Secondary objectives of the study will describe management pathways of patients initiated on DOACs (apixaban, edoxaban or rivaroxaban) for secondary prophylaxis of stroke, including timing and reasons for any dose changes or treatment switches to alternative anticoagulants; describe hospital resource use and clinical assessments associated with DOAC treatment for secondary prophylaxis of stroke; describe real world patient-reported adherence to DOACs for secondary prophylaxis of stroke; and describe patient experience and treatment satisfaction for patients receiving DOAC therapy for secondary prophylaxis of stroke.

Study Design

Study Type:
Observational
Actual Enrollment :
234 participants
Observational Model:
Cohort
Time Perspective:
Retrospective
Official Title:
A Descriptive Non-interventional Study to Evaluate the Use of Direct Oral Anticoagulants in UK Clinical Practice for Patients With a First Stroke Attributable to Nonvalvular Atrial Fibrillation
Actual Study Start Date :
Feb 15, 2019
Actual Primary Completion Date :
Jul 9, 2021
Actual Study Completion Date :
Jul 9, 2021

Arms and Interventions

Arm Intervention/Treatment
All Participants (Group 1; Retrospective)

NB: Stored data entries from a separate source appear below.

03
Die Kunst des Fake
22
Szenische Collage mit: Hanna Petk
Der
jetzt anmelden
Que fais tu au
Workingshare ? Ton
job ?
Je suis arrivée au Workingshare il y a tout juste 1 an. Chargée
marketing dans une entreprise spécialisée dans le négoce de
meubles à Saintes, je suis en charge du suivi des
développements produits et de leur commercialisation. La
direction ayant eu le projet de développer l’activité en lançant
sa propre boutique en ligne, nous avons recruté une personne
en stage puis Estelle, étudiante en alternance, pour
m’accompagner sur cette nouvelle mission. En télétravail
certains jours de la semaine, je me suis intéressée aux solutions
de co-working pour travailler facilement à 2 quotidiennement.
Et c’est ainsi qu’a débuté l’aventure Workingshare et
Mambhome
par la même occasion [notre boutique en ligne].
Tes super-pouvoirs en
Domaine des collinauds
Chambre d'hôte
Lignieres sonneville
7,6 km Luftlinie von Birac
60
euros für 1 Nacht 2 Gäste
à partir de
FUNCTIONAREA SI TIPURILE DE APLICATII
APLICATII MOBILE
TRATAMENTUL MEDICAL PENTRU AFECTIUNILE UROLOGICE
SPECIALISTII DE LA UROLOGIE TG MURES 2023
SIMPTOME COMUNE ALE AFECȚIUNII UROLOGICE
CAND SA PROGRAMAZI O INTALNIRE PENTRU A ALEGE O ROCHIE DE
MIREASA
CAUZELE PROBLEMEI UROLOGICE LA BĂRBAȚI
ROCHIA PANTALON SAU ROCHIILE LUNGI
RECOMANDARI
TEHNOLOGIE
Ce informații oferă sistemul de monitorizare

All participants' data will be collected retrospectively from medical records 12 months prior to the date of diagnosis of a first ischaemic stroke attributable to nonvalvular AF

Subset of All Participants (Group 2; Prospective)

A subset of participants from Group 1 who were initiated on apixaban, edoxaban or rivaroxaban for secondary prophylaxis of stroke will take part in this prospective component of the study, whereby data on their management pathway (treatments and follow-up appointments) and patient-reported outcomes will be collected for 6 months from the date of first dose of DOAC treatment.

Drug: Edoxaban
This was a non-interventional, observational study. No drug was administered in this study.

Drug: Apixaban
This was a non-interventional, observational study. No drug was administered in this study.

Drug: Rivaroxaban
This was a non-interventional, observational study. No drug was administered in this study.

Outcome Measures

Primary Outcome Measures

  1. Mean CHA2DS2-VASc Risk Scores In Participants Presenting With A First Stroke with Atrial Fibrillation (AF) Who Have Not Received Anticoagulation Within 12 Months Prior to Stroke [12 month period prior to the date of diagnosis of a first ischaemic stroke attributable to nonvalvular AF]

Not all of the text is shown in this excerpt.